A history of psychiatric illness is reported in a "distinctly smaller"
portion of ED subjects. In these cases, researchers "frequently cite
abrupt cessation of psychotherapeutic medications" as an underlying
factor; in short, the subject is off his meds.

In all, the task force estimates that some 250 ED subjects die in the US
each year, an estimated 8 to 14% of those who experience the syndrome.
Despite circumstantial relationships with stimulant drug abuse,
psychiatric disease, psychiatric drug withdrawal, and underlying
metabolic disorders, science has not yet determined how these factors
lead to excited delirium or why only some cases end in death.
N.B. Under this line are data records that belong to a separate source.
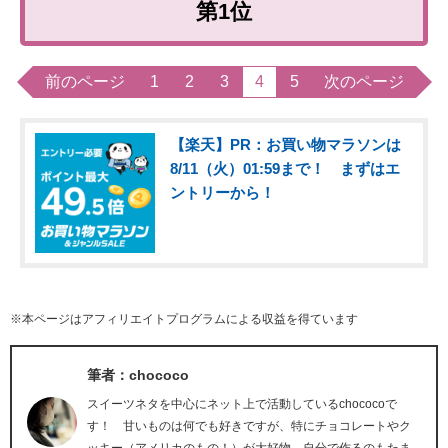
第1位
前のページ
1
2
3
4
5
次のページ
【楽天】PR：お買い物マラソンは
8/11（火）01:59まで！ まずはエ
ントリーから！
※本ページはアフィリエイトプログラムによる収益を得ています
筆者：chococo
スイーツネタを中心にネット上で活動しているchococoで
す！ 甘いものは何でも好きですが、特にチョコレートやク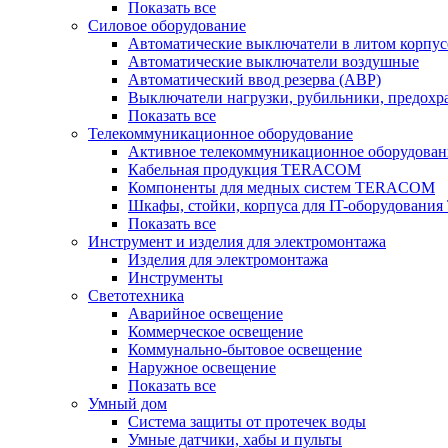
Показать все
Силовое оборудование
Автоматические выключатели в литом корпус
Автоматические выключатели воздушные
Автоматический ввод резерва (АВР)
Выключатели нагрузки, рубильники, предохр
Показать все
Телекоммуникационное оборудование
Активное телекоммуникационное оборудован
Кабельная продукция TERACOM
Компоненты для медных систем TERACOM
Шкафы, стойки, корпуса для IT-оборудован
Показать все
Инструмент и изделия для электромонтажа
Изделия для электромонтажа
Инструменты
Светотехника
Аварийное освещение
Коммерческое освещение
Коммунально-бытовое освещение
Наружное освещение
Показать все
Умный дом
Система защиты от протечек воды
Умные датчики, хабы и пульты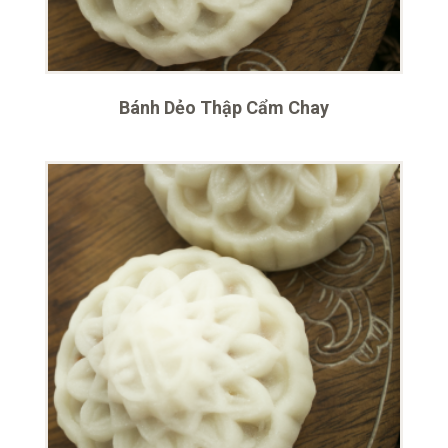
Bánh Dẻo Thập Cẩm Chay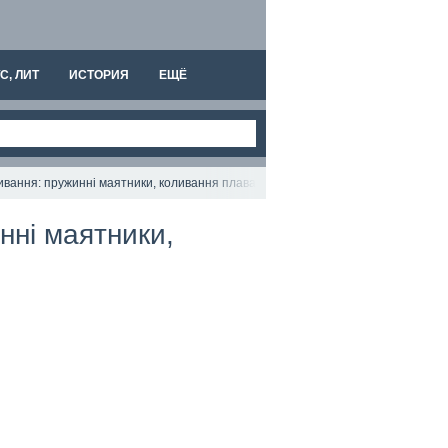
С, ЛИТ
ИСТОРИЯ
ЕЩЁ
оливання: пружинні маятники, коливання плаваючого тіла
инні маятники,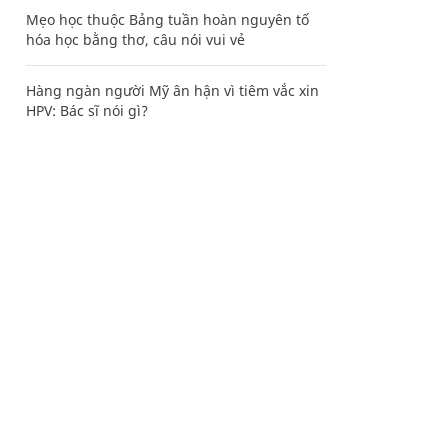
Mẹo học thuộc Bảng tuần hoàn nguyên tố
hóa học bằng thơ, câu nói vui vẻ
Hàng ngàn người Mỹ ân hận vì tiêm vắc xin
HPV: Bác sĩ nói gì?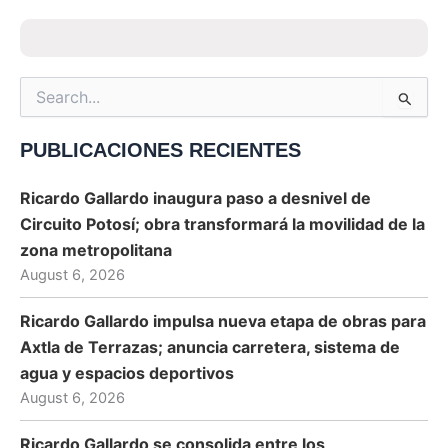
Search
for:
PUBLICACIONES RECIENTES
Ricardo Gallardo inaugura paso a desnivel de
Circuito Potosí; obra transformará la movilidad de la
zona metropolitana
August 6, 2026
Ricardo Gallardo impulsa nueva etapa de obras para
Axtla de Terrazas; anuncia carretera, sistema de
agua y espacios deportivos
August 6, 2026
Ricardo Gallardo se consolida entre los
The "typical course" of an ED episode described in published accounts
involves "acute drug intoxication, often a history of mental illness
(especially...paranoia), a struggle with law enforcement, physical or
noxious chemical control measures or electrical control device (ECD)
application, sudden and unexpected death, and an autopsy which fails to
reveal a definite cause of death from trauma or natural disease," the
task force reports.

The paper points out that while "most organized medical
associations...and medical coding reference materials...do not recognize
the exact term 'excited delirium,' some professional groups do, such as
the National Assn. of Medical Examiners. Moreover, references to the
syndrome can be found in the International Classification of Diseases
under other names, such as manic excitement, delirium of mixed origin,
psychomotor excitement, abnormal excitement, and so on.

The semantics issue "does not indicate that ExDS does not exist," the
report emphasizes. It only means that "this exact and specific
terminology may not yet be [universally] accepted."
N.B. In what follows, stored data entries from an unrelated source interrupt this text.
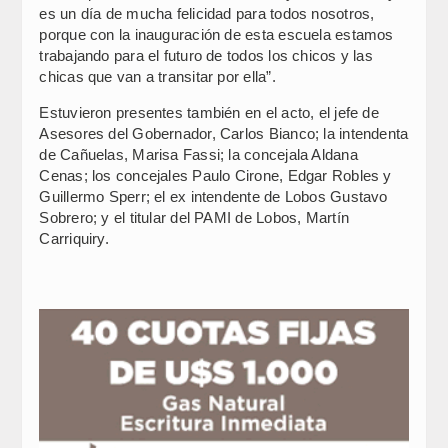
es un día de mucha felicidad para todos nosotros,
porque con la inauguración de esta escuela estamos
trabajando para el futuro de todos los chicos y las
chicas que van a transitar por ella”.
Estuvieron presentes también en el acto, el jefe de
Asesores del Gobernador, Carlos Bianco; la intendenta
de Cañuelas, Marisa Fassi; la concejala Aldana
Cenas; los concejales Paulo Cirone, Edgar Robles y
Guillermo Sperr; el ex intendente de Lobos Gustavo
Sobrero; y el titular del PAMI de Lobos, Martín
Carriquiry.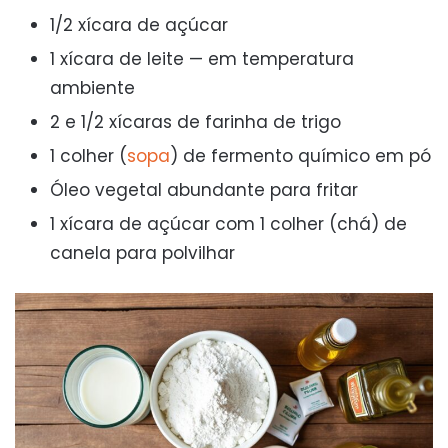
1/2 xícara de açúcar
1 xícara de leite — em temperatura
ambiente
2 e 1/2 xícaras de farinha de trigo
1 colher (
sopa
) de fermento químico em pó
Óleo vegetal abundante para fritar
1 xícara de açúcar com 1 colher (chá) de
canela para polvilhar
What's more consistent are the "common characteristics" observed among
subjects in the throes of the syndrome. "These subjects are
hyperaggressive with bizarre behavior, and are impervious to pain,
combative, hyperthermic [abnormally high body temperature], and
tachycardic [rapid heart rate]," the report says.

Officers are likely to find them tirelessly resistant, sweating,
breathing rapidly, agitated, unusually strong, and inappropriately
clothed (especially nude). "[R]emorse, normal fear and understanding of
surroundings, and rational thoughts for safety are absent in such
subjects," the report explains.

Like much else about ED, why some subjects exhibiting these symptoms die
and others do not is "not fully understood," the task force notes. Some
researchers suspect that "chronic stimulant-induced abnormalities of
dopamine transporter pathways" in the brain, as well as "elevation of
heat shock proteins," may be involved. Others are exploring possible
"genetic susceptibility." At the moment, the true significance of any
potential causative influence "remains unknown."
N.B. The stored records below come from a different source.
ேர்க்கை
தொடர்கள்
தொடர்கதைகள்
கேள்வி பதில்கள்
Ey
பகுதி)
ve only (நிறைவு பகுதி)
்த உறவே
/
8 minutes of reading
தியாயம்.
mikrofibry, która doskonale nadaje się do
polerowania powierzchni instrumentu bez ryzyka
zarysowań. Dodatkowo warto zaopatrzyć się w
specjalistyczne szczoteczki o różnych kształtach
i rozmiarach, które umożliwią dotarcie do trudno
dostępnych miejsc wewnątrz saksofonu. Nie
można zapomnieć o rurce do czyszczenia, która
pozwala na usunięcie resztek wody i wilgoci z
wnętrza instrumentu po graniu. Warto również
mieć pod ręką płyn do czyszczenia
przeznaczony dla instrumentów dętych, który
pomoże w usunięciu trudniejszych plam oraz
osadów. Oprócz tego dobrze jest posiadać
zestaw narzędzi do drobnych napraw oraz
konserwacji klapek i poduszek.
It is clear, though, that the "majority of lethal ExDS patients die
shortly after a violent struggle" that becomes "more severe than anyone
anticipates," the report says. "Many have already sustained traumatic
injuries before the arrival of law enforcement and still exhibit intense
struggling, even when a struggle is futile and self mutilation is a
result." The subject may experience a "sudden collapse after restraint"
and lapse into a "period of tranquility" or "giving up" shortly before
dying. Even "aggressive resuscitation" efforts may then prove unsuccessful.

Expecting an ED encounter to be resolved without a potentially fatal
struggle may be asking the near impossible of responding officers. As
the task force acknowledges: "[A]lmost everything taught to LEOs about
control of subjects relies on a suspect to either be rational,
appropriate, or to comply with painful stimuli. Tools and
tactics...(such as pepper spray, impact batons, joint lock maneuvers,
punches and kicks, and ECDs, especially when used for pain compliance)
that are traditionally effective in controlling resisting subjects, are
likely to be less effective on ExDS subjects.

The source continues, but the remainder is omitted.